> **Excerpted records**
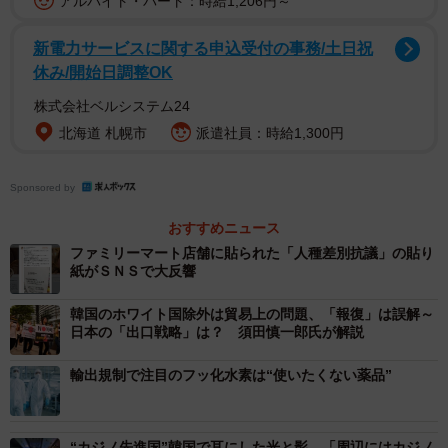
アルバイト・パート：時給1,206円～
哀しみ苦しんでいる子どもたちの姿を描いてくれました。
新電力サービスに関する申込受付の事務/土日祝
日本人が原作の映画にもかかわらず、チケットは、すべて
休み/開始日調整OK
Sold out。たくさんの韓国の若者たちが来てくれました。そ
株式会社ベルシステム24
して、会場全体が涙に包まれました。
北海道 札幌市
派遣社員：時給1,300円
上映後、舞台挨拶に立った私に、たくさんの韓国の若者
たちが質問してくれました。その多くは、日本でも韓国の
Sponsored by
若者たちと同様に、いじめや虐待で苦しんでいる子どもた
おすすめニュース
ちが存在するのかという質問でした。わたしは、日本も韓
ファミリーマート店舗に貼られた「人種差別抗議」の貼り
国もまったく同じ状況だと話しました。
紙がＳＮＳで大反響
韓国のホワイト国除外は貿易上の問題、「報復」は誤解～
今、日韓関係が、戦後最悪の状況を迎えています。「慰
日本の「出口戦略」は？ 須田慎一郎氏が解説
安婦問題」、「徴用工問題」で、最初に日韓関係に亀裂を
輸出規制で注目のフッ化水素は“使いたくない薬品”
作ったのは、間違いなく韓国政府です。日本政府は、これ
に対して、面と向かって受けて立ち、ある意味で報復と取
られかねない対応へと動いています。そして、それが国と
“カジノ先進国”韓国で耳にした光と影 「周辺にはカジノ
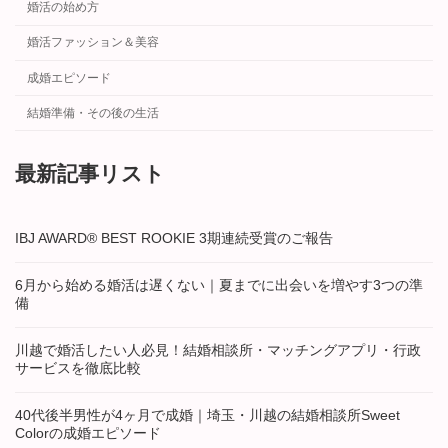
婚活の始め方
婚活ファッション＆美容
成婚エピソード
結婚準備・その後の生活
最新記事リスト
IBJ AWARD® BEST ROOKIE 3期連続受賞のご報告
6月から始める婚活は遅くない｜夏までに出会いを増やす3つの準
備
川越で婚活したい人必見！結婚相談所・マッチングアプリ・行政
サービスを徹底比較
40代後半男性が4ヶ月で成婚｜埼玉・川越の結婚相談所Sweet
Colorの成婚エピソード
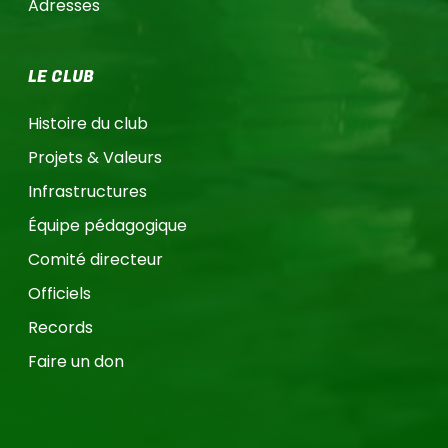
Adresses
LE CLUB
Histoire du club
Projets & Valeurs
Infrastructures
Équipe pédagogique
Comité directeur
Officiels
Records
Faire un don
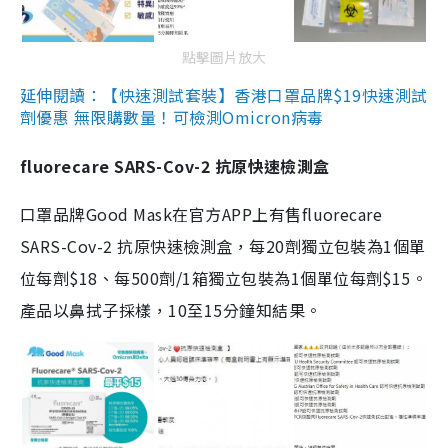
點擊圖片放大
延伸閱讀：【快速測試套裝】香港口罩品牌$19快速測試
劑優惠 無限購數量！可檢測Omicron病毒
fluorecare SARS-Cov-2 抗原快速檢測盒
口罩品牌Good Mask在官方APP上有售fluorecare
SARS-Cov-2 抗原快速檢測盒，每20劑獨立包裝為1個單
位每劑$18、每500劑/1箱獨立包裝為1個單位每劑$15。
產品以鼻拭子採樣，10至15分鐘知結果。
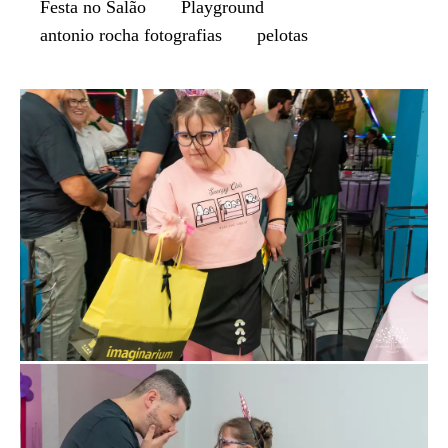
Festa no Salão
Playground
antonio rocha fotografias
pelotas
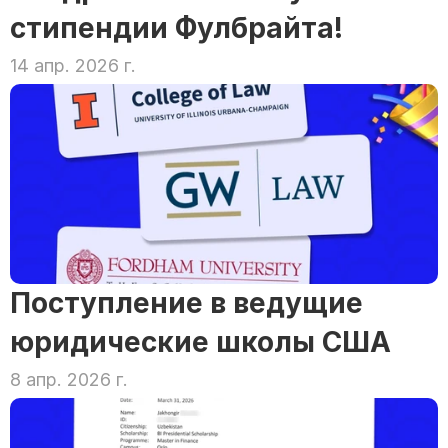
стипендии Фулбрайта!
14 апр. 2026 г.
Поступление в ведущие 
юридические школы США
8 апр. 2026 г.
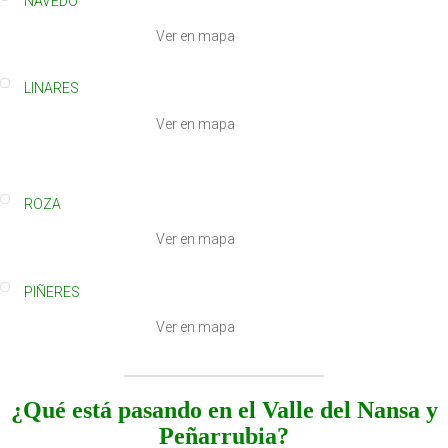
NAVEDO
Ver en mapa
LINARES
Ver en mapa
ROZA
Ver en mapa
PIÑERES
Ver en mapa
¿Qué está pasando en el Valle del Nansa y
Peñarrubia?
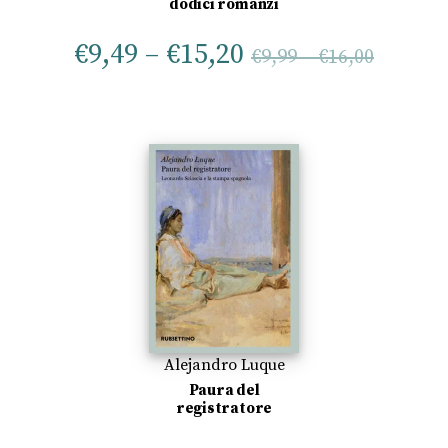
dodici romanzi
€
9,49
–
€
15,20
€
9,99
–
€
16,00
Alejandro Luque
Paura del
registratore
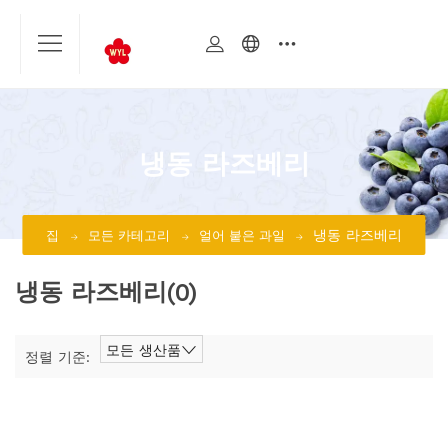
냉동 라즈베리
냉동 라즈베리
집
모든 카테고리
얼어 붙은 과일
냉동 라즈베리
(0)
모든 생산품
정렬 기준:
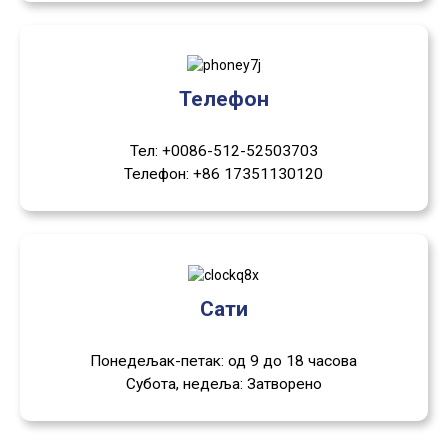
Телефон
Тел: +0086-512-52503703
Телефон: +86 17351130120
Сати
Понедељак-петак: од 9 до 18 часова
Субота, недеља: Затворено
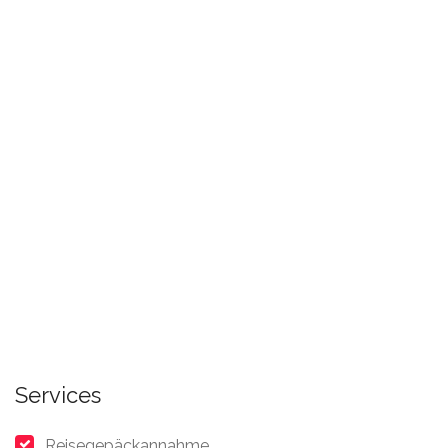
Services
Reisegepäckannahme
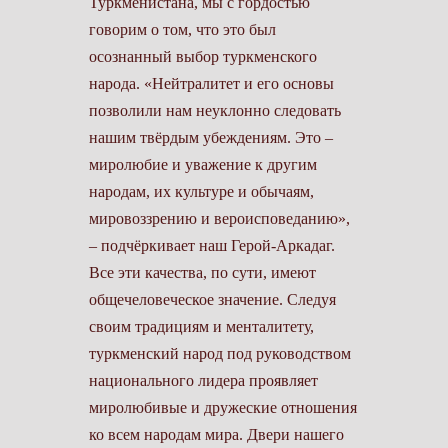
Туркменистана, мы с гордостью
говорим о том, что это был
осознанный выбор туркменского
народа. «Нейтралитет и его основы
позволили нам неуклонно следовать
нашим твёрдым убеждениям. Это –
миролюбие и уважение к другим
народам, их культуре и обычаям,
мировоззрению и вероисповеданию»,
– подчёркивает наш Герой-Аркадаг.
Все эти качества, по сути, имеют
общечеловеческое значение. Следуя
своим традициям и менталитету,
туркменский народ под руководством
нацио­нального лидера проявляет
миролюбивые и дружеские отношения
ко всем народам мира. Двери нашего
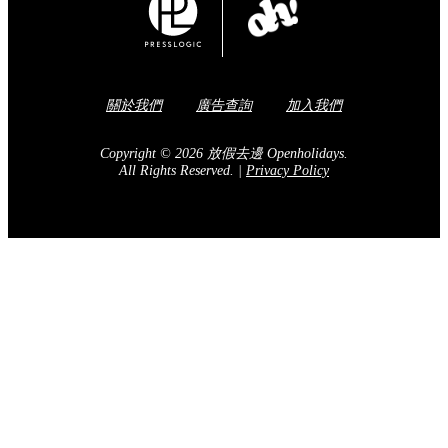
關於我們
廣告查詢
加入我們
Copyright © 2026 放假去邊 Openholidays.
All Rights Reserved.
|
Privacy Policy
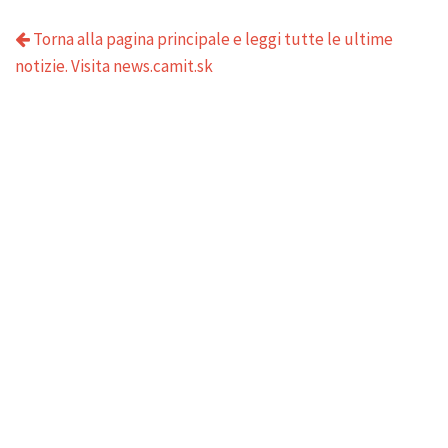
Torna alla pagina principale e leggi tutte le ultime
notizie. Visita news.camit.sk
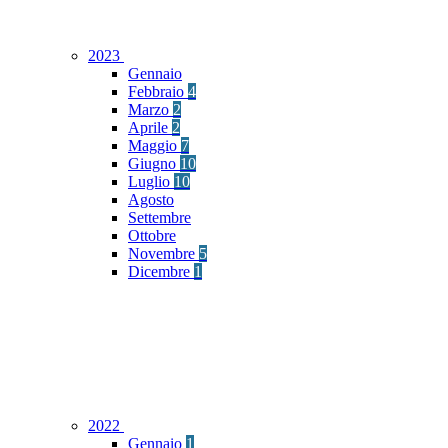
2023
Gennaio
Febbraio
4
Marzo
2
Aprile
2
Maggio
7
Giugno
10
Luglio
10
Agosto
Settembre
Ottobre
Novembre
5
Dicembre
1
2022
Gennaio
1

> **Exercise requirements**
Only lines belong in the copy: transcribe those from the start of the data through the line that contains "Поступление в ведущие", and skip the pictures.

> **The answer**
アルバイト・パート：時給1,206円～
哀しみ苦しんでいる子どもたちの姿を描いてくれました。
新電力サービスに関する申込受付の事務/土日祝
日本人が原作の映画にもかかわらず、チケットは、すべて
休み/開始日調整OK
Sold out。たくさんの韓国の若者たちが来てくれました。そ
株式会社ベルシステム24
して、会場全体が涙に包まれました。
北海道 札幌市
派遣社員：時給1,300円
上映後、舞台挨拶に立った私に、たくさんの韓国の若者
たちが質問してくれました。その多くは、日本でも韓国の
Sponsored by
若者たちと同様に、いじめや虐待で苦しんでいる子どもた
おすすめニュース
ちが存在するのかという質問でした。わたしは、日本も韓
ファミリーマート店舗に貼られた「人種差別抗議」の貼り
国もまったく同じ状況だと話しました。
紙がＳＮＳで大反響
韓国のホワイト国除外は貿易上の問題、「報復」は誤解～
今、日韓関係が、戦後最悪の状況を迎えています。「慰
日本の「出口戦略」は？ 須田慎一郎氏が解説
安婦問題」、「徴用工問題」で、最初に日韓関係に亀裂を
輸出規制で注目のフッ化水素は“使いたくない薬品”
作ったのは、間違いなく韓国政府です。日本政府は、これ
に対して、面と向かって受けて立ち、ある意味で報復と取
られかねない対応へと動いています。そして、それが国と
“カジノ先進国”韓国で耳にした光と影 「周辺にはカジノ
婚活の始め方
婚活ファッション＆美容
成婚エピソード
結婚準備・その後の生活
最新記事リスト
IBJ AWARD® BEST ROOKIE 3期連続受賞のご報告
6月から始める婚活は遅くない｜夏までに出会いを増やす3つの準
備
川越で婚活したい人必見！結婚相談所・マッチングアプリ・行政
サービスを徹底比較
40代後半男性が4ヶ月で成婚｜埼玉・川越の結婚相談所Sweet
Colorの成婚エピソード
Adresses
LE CLUB
Histoire du club
Projets & Valeurs
Infrastructures
Équipe pédagogique
Comité directeur
Officiels
Records
Faire un don
點擊圖片放大
延伸閱讀：【快速測試套裝】香港口罩品牌$19快速測試
劑優惠 無限購數量！可檢測Omicron病毒
fluorecare SARS-Cov-2 抗原快速檢測盒
口罩品牌Good Mask在官方APP上有售fluorecare
SARS-Cov-2 抗原快速檢測盒，每20劑獨立包裝為1個單
位每劑$18、每500劑/1箱獨立包裝為1個單位每劑$15。
產品以鼻拭子採樣，10至15分鐘知結果。
Festa no Salão
Playground
antonio rocha fotografias
pelotas
стипендии Фулбрайта!
14 апр. 2026 г.
Поступление в ведущие 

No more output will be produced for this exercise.